**TASK DIRECTIONS**
All records below are to be repeated exactly, with the pictures left out.

[Excerpts from a dataset]

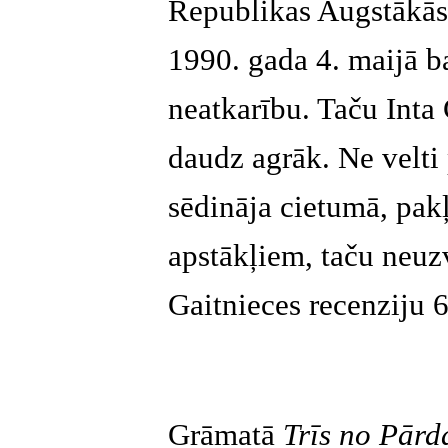
Republikas Augstākās
1990. gada 4. maijā ba
neatkarību. Taču Inta 
daudz agrāk. Ne velti
sēdināja cietumā, pak
apstākļiem, taču neuz
Gaitnieces recenziju 6
Grāmatā
Trīs no Pār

**YOUR SOLUTION**
Republikas Augstākās
1990. gada 4. maijā ba
neatkarību. Taču Inta 
daudz agrāk. Ne velti
sēdināja cietumā, pak
apstākļiem, taču neuz
Gaitnieces recenziju 6
Grāmatā
Trīs no Pār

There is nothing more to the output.